Exactly as written, transcribe the lines that run from the one containing "This screenshot has height=1541, width=449." to the end of the records below.

▶

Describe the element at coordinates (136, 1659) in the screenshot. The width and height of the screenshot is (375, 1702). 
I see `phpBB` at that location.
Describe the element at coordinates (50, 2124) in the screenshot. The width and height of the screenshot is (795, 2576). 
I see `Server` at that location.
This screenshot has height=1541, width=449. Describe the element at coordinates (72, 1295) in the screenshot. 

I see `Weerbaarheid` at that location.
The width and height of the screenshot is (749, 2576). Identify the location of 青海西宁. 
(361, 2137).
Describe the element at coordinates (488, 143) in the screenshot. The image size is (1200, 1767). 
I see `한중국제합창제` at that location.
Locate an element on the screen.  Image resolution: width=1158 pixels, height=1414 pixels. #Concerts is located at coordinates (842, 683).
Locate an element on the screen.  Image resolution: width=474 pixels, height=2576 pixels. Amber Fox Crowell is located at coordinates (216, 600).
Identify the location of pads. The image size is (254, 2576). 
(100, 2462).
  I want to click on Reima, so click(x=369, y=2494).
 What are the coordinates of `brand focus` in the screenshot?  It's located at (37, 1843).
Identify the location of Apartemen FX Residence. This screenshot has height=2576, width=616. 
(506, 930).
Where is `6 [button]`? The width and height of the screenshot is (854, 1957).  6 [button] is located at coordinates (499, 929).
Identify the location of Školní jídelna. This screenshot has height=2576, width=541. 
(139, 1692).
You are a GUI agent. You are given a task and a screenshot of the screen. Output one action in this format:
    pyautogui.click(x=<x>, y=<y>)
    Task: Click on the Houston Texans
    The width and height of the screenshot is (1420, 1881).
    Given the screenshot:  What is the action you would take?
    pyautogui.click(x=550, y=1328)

◀

#### [REPLY TO THE TASK]
This screenshot has height=1541, width=449. Describe the element at coordinates (72, 1295) in the screenshot. 

I see `Weerbaarheid` at that location.
The width and height of the screenshot is (749, 2576). Identify the location of 青海西宁. 
(361, 2137).
Describe the element at coordinates (488, 143) in the screenshot. The image size is (1200, 1767). 
I see `한중국제합창제` at that location.
Locate an element on the screen.  Image resolution: width=1158 pixels, height=1414 pixels. #Concerts is located at coordinates (842, 683).
Locate an element on the screen.  Image resolution: width=474 pixels, height=2576 pixels. Amber Fox Crowell is located at coordinates (216, 600).
Identify the location of pads. The image size is (254, 2576). 
(100, 2462).
  I want to click on Reima, so click(x=369, y=2494).
 What are the coordinates of `brand focus` in the screenshot?  It's located at (37, 1843).
Identify the location of Apartemen FX Residence. This screenshot has height=2576, width=616. 
(506, 930).
Where is `6 [button]`? The width and height of the screenshot is (854, 1957).  6 [button] is located at coordinates (499, 929).
Identify the location of Školní jídelna. This screenshot has height=2576, width=541. 
(139, 1692).
You are a GUI agent. You are given a task and a screenshot of the screen. Output one action in this format:
    pyautogui.click(x=<x>, y=<y>)
    Task: Click on the Houston Texans
    The width and height of the screenshot is (1420, 1881).
    Given the screenshot:  What is the action you would take?
    pyautogui.click(x=550, y=1328)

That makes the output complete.